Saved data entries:
########
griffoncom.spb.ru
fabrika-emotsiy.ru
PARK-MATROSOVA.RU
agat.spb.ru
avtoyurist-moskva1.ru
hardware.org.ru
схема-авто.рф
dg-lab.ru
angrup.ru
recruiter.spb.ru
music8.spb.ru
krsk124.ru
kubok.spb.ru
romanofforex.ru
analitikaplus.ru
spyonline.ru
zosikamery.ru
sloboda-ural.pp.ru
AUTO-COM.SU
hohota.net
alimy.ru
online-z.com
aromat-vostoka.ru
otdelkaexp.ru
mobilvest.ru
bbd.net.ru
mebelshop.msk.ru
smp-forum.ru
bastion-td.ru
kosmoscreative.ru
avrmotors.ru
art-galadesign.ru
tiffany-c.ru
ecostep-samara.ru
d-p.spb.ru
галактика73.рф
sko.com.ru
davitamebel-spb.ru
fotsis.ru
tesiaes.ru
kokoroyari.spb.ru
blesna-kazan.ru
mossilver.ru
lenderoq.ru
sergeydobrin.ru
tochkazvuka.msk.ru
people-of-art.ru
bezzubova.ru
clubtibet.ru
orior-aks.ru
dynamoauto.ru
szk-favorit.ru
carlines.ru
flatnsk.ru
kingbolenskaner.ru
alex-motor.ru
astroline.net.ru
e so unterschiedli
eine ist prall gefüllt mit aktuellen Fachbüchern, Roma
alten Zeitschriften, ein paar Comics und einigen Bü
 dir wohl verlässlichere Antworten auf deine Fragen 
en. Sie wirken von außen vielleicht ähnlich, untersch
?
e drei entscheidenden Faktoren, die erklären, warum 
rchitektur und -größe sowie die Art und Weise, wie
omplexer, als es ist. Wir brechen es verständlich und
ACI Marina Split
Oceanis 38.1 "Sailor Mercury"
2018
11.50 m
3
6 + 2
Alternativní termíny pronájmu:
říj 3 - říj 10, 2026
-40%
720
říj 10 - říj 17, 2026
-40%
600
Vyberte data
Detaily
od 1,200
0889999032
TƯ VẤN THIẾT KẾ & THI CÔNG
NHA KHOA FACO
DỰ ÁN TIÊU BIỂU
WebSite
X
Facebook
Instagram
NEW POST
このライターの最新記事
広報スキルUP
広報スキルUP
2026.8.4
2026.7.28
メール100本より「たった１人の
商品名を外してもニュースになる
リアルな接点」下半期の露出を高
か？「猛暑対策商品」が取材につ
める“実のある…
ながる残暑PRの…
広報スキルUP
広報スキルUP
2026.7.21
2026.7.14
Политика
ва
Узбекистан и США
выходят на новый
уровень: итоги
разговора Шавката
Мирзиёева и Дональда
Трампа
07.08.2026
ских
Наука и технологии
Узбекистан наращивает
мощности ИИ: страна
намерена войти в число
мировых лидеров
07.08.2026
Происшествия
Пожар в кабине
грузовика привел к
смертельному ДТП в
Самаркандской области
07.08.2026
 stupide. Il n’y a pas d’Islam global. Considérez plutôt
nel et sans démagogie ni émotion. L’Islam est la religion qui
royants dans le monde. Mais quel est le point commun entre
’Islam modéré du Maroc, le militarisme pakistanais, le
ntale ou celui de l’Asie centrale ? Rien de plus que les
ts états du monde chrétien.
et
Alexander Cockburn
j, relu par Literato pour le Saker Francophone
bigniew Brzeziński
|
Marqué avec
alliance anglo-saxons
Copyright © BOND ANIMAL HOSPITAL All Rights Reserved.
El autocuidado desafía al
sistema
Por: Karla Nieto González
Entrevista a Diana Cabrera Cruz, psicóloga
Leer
########
ASSIGNED TASK: Reproduce each entry word for word.

RESULT:
griffoncom.spb.ru
fabrika-emotsiy.ru
PARK-MATROSOVA.RU
agat.spb.ru
avtoyurist-moskva1.ru
hardware.org.ru
схема-авто.рф
dg-lab.ru
angrup.ru
recruiter.spb.ru
music8.spb.ru
krsk124.ru
kubok.spb.ru
romanofforex.ru
analitikaplus.ru
spyonline.ru
zosikamery.ru
sloboda-ural.pp.ru
AUTO-COM.SU
hohota.net
alimy.ru
online-z.com
aromat-vostoka.ru
otdelkaexp.ru
mobilvest.ru
bbd.net.ru
mebelshop.msk.ru
smp-forum.ru
bastion-td.ru
kosmoscreative.ru
avrmotors.ru
art-galadesign.ru
tiffany-c.ru
ecostep-samara.ru
d-p.spb.ru
галактика73.рф
sko.com.ru
davitamebel-spb.ru
fotsis.ru
tesiaes.ru
kokoroyari.spb.ru
blesna-kazan.ru
mossilver.ru
lenderoq.ru
sergeydobrin.ru
tochkazvuka.msk.ru
people-of-art.ru
bezzubova.ru
clubtibet.ru
orior-aks.ru
dynamoauto.ru
szk-favorit.ru
carlines.ru
flatnsk.ru
kingbolenskaner.ru
alex-motor.ru
astroline.net.ru
e so unterschiedli
eine ist prall gefüllt mit aktuellen Fachbüchern, Roma
alten Zeitschriften, ein paar Comics und einigen Bü
 dir wohl verlässlichere Antworten auf deine Fragen 
en. Sie wirken von außen vielleicht ähnlich, untersch
?
e drei entscheidenden Faktoren, die erklären, warum 
rchitektur und -größe sowie die Art und Weise, wie
omplexer, als es ist. Wir brechen es verständlich und
ACI Marina Split
Oceanis 38.1 "Sailor Mercury"
2018
11.50 m
3
6 + 2
Alternativní termíny pronájmu:
říj 3 - říj 10, 2026
-40%
720
říj 10 - říj 17, 2026
-40%
600
Vyberte data
Detaily
od 1,200
0889999032
TƯ VẤN THIẾT KẾ & THI CÔNG
NHA KHOA FACO
DỰ ÁN TIÊU BIỂU
WebSite
X
Facebook
Instagram
NEW POST
このライターの最新記事
広報スキルUP
広報スキルUP
2026.8.4
2026.7.28
メール100本より「たった１人の
商品名を外してもニュースになる
リアルな接点」下半期の露出を高
か？「猛暑対策商品」が取材につ
める“実のある…
ながる残暑PRの…
広報スキルUP
広報スキルUP
2026.7.21
2026.7.14
Политика
ва
Узбекистан и США
выходят на новый
уровень: итоги
разговора Шавката
Мирзиёева и Дональда
Трампа
07.08.2026
ских
Наука и технологии
Узбекистан наращивает
мощности ИИ: страна
намерена войти в число
мировых лидеров
07.08.2026
Происшествия
Пожар в кабине
грузовика привел к
смертельному ДТП в
Самаркандской области
07.08.2026
 stupide. Il n’y a pas d’Islam global. Considérez plutôt
nel et sans démagogie ni émotion. L’Islam est la religion qui
royants dans le monde. Mais quel est le point commun entre
’Islam modéré du Maroc, le militarisme pakistanais, le
ntale ou celui de l’Asie centrale ? Rien de plus que les
ts états du monde chrétien.
et
Alexander Cockburn
j, relu par Literato pour le Saker Francophone
bigniew Brzeziński
|
Marqué avec
alliance anglo-saxons
Copyright © BOND ANIMAL HOSPITAL All Rights Reserved.
El autocuidado desafía al
sistema
Por: Karla Nieto González
Entrevista a Diana Cabrera Cruz, psicóloga
Leer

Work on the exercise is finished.